Transcribe the records that follow exactly. Skip the pictures.

Items listed in a dataset:
☆ ☆ ☆
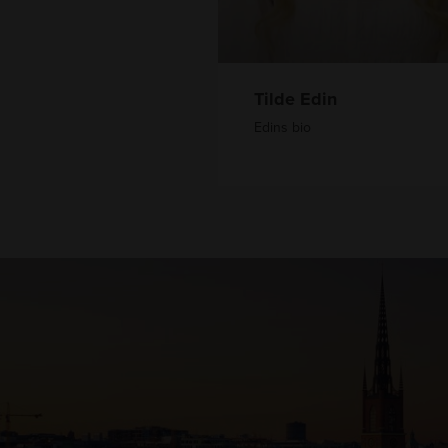
Tilde Edin
Edins bio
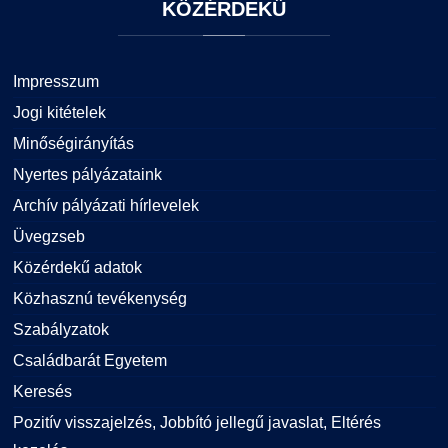
KÖZÉRDEKŰ
Impresszum
Jogi kitételek
Minőségirányítás
Nyertes pályázataink
Archív pályázati hírlevelek
Üvegzseb
Közérdekű adatok
Közhasznú tevékenység
Szabályzatok
Családbarát Egyetem
Keresés
Pozitív visszajelzés, Jobbító jellegű javaslat, Eltérés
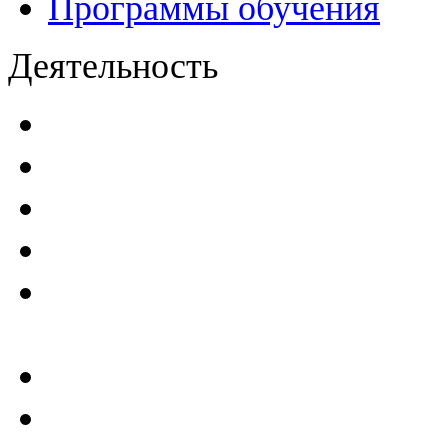
Программы обучения
Деятельность
Декларации безопасност
Паспорта безопасности
п
Проекты мониторинга бе
Инструкции по эксплуат
Планы проведения компле
эксплуатирующим ГТС
Критерии безопасности 
Отчеты по результатам св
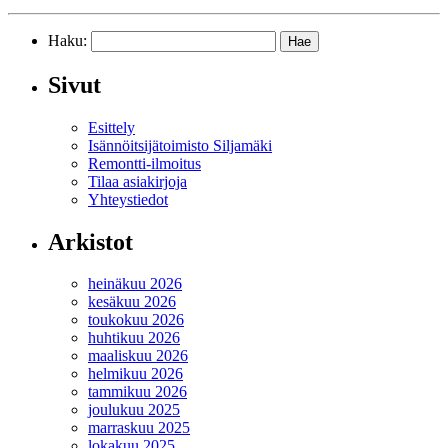
Haku:
Sivut
Esittely
Isännöitsijätoimisto Siljamäki
Remontti-ilmoitus
Tilaa asiakirjoja
Yhteystiedot
Arkistot
heinäkuu 2026
kesäkuu 2026
toukokuu 2026
huhtikuu 2026
maaliskuu 2026
helmikuu 2026
tammikuu 2026
joulukuu 2025
marraskuu 2025
lokakuu 2025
☆ ☆ ☆
Solved problem:
Tilde Edin
Edins bio
KÖZÉRDEKŰ
Impresszum
Jogi kitételek
Minőségirányítás
Nyertes pályázataink
Archív pályázati hírlevelek
Üvegzseb
Közérdekű adatok
Közhasznú tevékenység
Szabályzatok
Családbarát Egyetem
Keresés
Pozitív visszajelzés, Jobbító jellegű javaslat, Eltérés
Программы обучения
Деятельность
Декларации безопасност
Паспорта безопасности
п
Проекты мониторинга бе
Инструкции по эксплуат
Планы проведения компле
эксплуатирующим ГТС
Критерии безопасности 
Отчеты по результатам св
Haku:
Sivut
Esittely
Isännöitsijätoimisto Siljamäki
Remontti-ilmoitus
Tilaa asiakirjoja
Yhteystiedot
Arkistot
heinäkuu 2026
kesäkuu 2026
toukokuu 2026
huhtikuu 2026
maaliskuu 2026
helmikuu 2026
tammikuu 2026
joulukuu 2025
marraskuu 2025
lokakuu 2025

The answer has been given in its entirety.